* **Task objective**
Your reply should restate the lines from the top of the entries through the line containing "filipina (25, 2341)" word for word, with no pictures.

* **Task input**
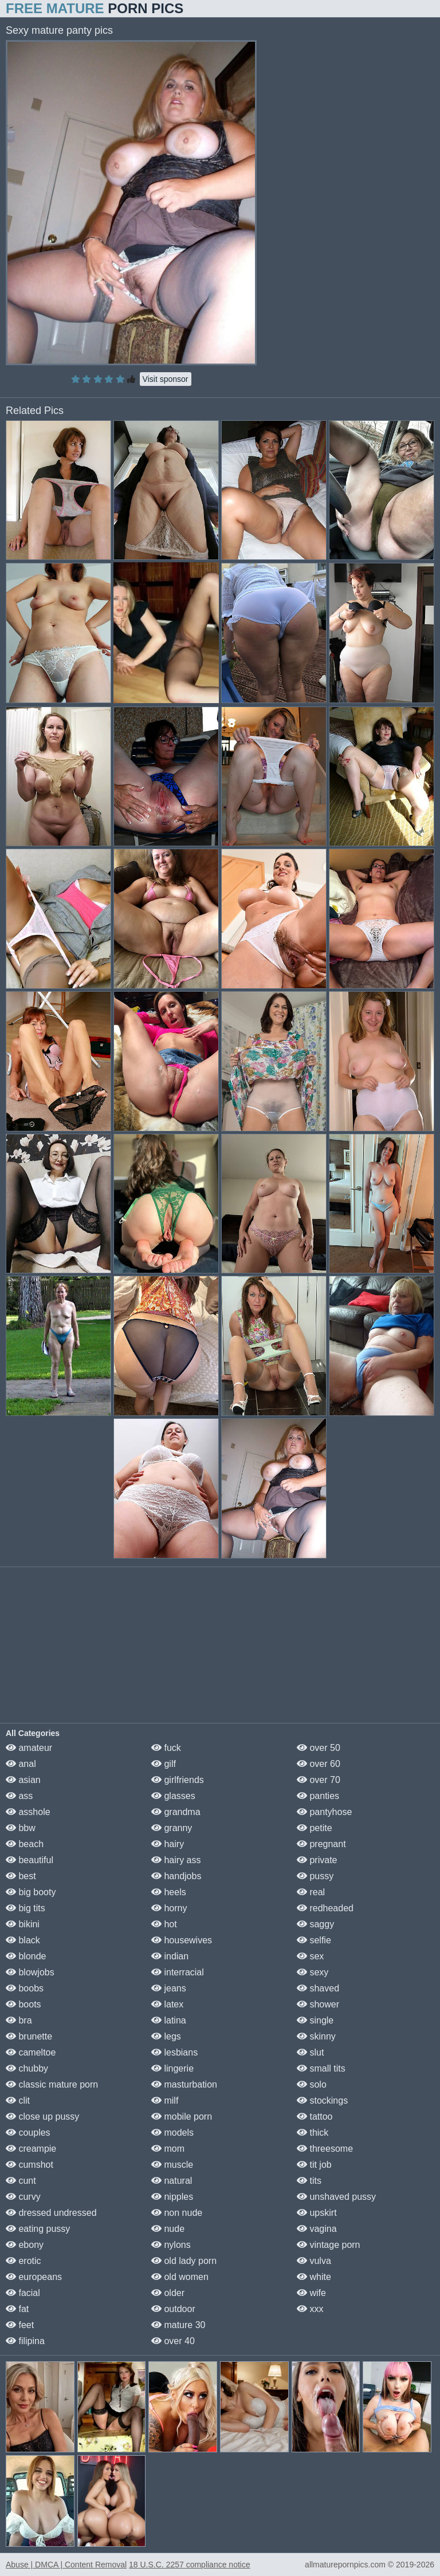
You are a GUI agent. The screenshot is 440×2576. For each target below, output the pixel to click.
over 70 (318, 1780)
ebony (25, 2245)
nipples (172, 2197)
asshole (28, 1812)
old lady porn (184, 2261)
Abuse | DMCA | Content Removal (66, 2564)
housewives (181, 1940)
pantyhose (324, 1812)
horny (169, 1908)
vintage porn (328, 2245)
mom (167, 2148)
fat (17, 2309)
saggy (315, 1924)
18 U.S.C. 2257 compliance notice (189, 2564)
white (314, 2277)
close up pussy (42, 2116)
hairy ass (176, 1860)
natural (171, 2181)
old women (180, 2277)
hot (164, 1924)
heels (168, 1892)
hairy (167, 1844)
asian (23, 1780)
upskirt (317, 2213)
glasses (173, 1796)
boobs (25, 1988)
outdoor (173, 2309)
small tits (321, 2068)
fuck (166, 1748)
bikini (23, 1924)
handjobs (176, 1876)
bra (19, 2020)
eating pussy (38, 2229)
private (317, 1860)
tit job (314, 2164)
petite (314, 1828)
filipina (25, 2341)
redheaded (325, 1908)
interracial (177, 1972)
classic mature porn (52, 2084)
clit (18, 2100)
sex (310, 1956)
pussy (315, 1876)
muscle (172, 2164)
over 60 (318, 1764)
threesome (325, 2148)
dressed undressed (51, 2213)
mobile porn (181, 2116)
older (167, 2293)
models (172, 2132)
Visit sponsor (165, 379)
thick (312, 2132)
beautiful (29, 1860)
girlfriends (177, 1780)
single (315, 2020)
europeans (34, 2277)
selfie (314, 1940)
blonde (26, 1956)
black (23, 1940)
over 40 (173, 2341)
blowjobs (30, 1972)
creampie (31, 2148)
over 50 (318, 1748)
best (21, 1876)
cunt (21, 2181)
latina (168, 2020)
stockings (322, 2100)
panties (318, 1796)
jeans (168, 1988)
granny (171, 1828)
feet (20, 2325)
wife (311, 2293)
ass (19, 1796)
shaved (318, 1988)
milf (164, 2100)
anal (21, 1764)
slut (310, 2052)
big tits (25, 1908)
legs (166, 2036)
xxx (310, 2309)
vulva (314, 2261)
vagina (317, 2229)
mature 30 (178, 2325)
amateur (29, 1748)
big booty (31, 1892)
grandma (176, 1812)
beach (25, 1844)
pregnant (321, 1844)
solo (312, 2084)
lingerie (172, 2068)
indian (169, 1956)
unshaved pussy (336, 2197)
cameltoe (31, 2052)
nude (167, 2229)
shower (318, 2004)
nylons (171, 2245)
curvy (23, 2197)
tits (309, 2181)
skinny (316, 2036)
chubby (27, 2068)
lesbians (174, 2052)
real (311, 1892)
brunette (29, 2036)
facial (23, 2293)
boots (23, 2004)
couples (28, 2132)
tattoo (314, 2116)
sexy (312, 1972)
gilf (163, 1764)
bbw (21, 1828)
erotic (23, 2261)
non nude (176, 2213)
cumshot (29, 2164)
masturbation (184, 2084)
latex (167, 2004)
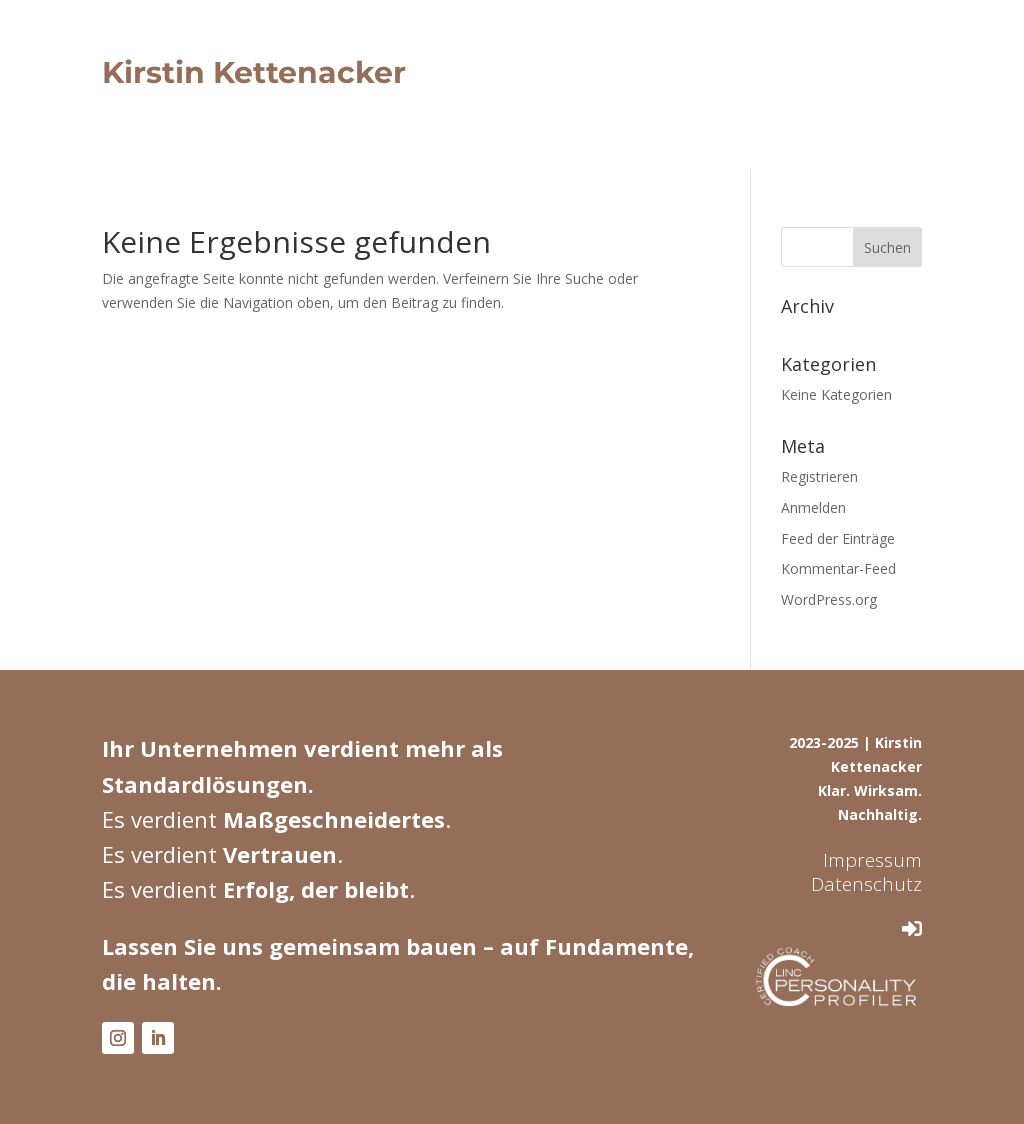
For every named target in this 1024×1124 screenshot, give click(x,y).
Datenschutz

* **Expected output**
You are a GUI agent. The screenshot is 440×2576. For each target below, output the pixel to click.
over 70 (318, 1780)
ebony (25, 2245)
nipples (172, 2197)
asshole (28, 1812)
old lady porn (184, 2261)
Abuse | DMCA | Content Removal (66, 2564)
housewives (181, 1940)
pantyhose (324, 1812)
horny (169, 1908)
vintage porn (328, 2245)
mom (167, 2148)
fat (17, 2309)
saggy (315, 1924)
18 U.S.C. 2257 compliance notice (189, 2564)
white (314, 2277)
close up pussy (42, 2116)
hairy ass (176, 1860)
natural (171, 2181)
old women (180, 2277)
hot (164, 1924)
heels (168, 1892)
hairy (167, 1844)
asian (23, 1780)
upskirt (317, 2213)
glasses (173, 1796)
boobs (25, 1988)
outdoor (173, 2309)
small tits (321, 2068)
fuck (166, 1748)
bikini (23, 1924)
handjobs (176, 1876)
bra (19, 2020)
eating pussy (38, 2229)
private (317, 1860)
tit job (314, 2164)
petite (314, 1828)
filipina (25, 2341)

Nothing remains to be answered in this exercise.